_PROBLEM REQUIREMENTS_: Your task is to gather the lines below that hold the string "Grimoire".
--
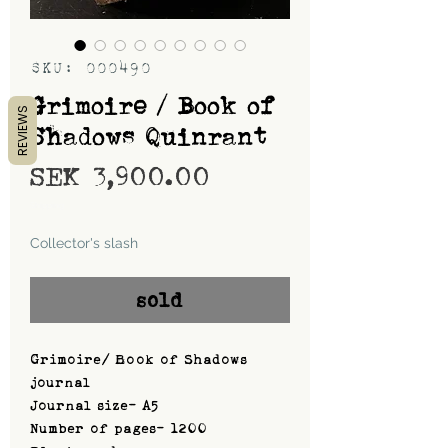
SKU: 000490
Grimoire / Book of
REVIEWS
Shadows Quinrant
Price
SEK 3,900.00
Shipping
Collector's slash
sold
Grimoire/ Book of Shadows
journal
Journal size- A5
Number of pages- 1200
--
_PROBLEM SOLUTION_:
Grimoire / Book of
Grimoire/ Book of Shadows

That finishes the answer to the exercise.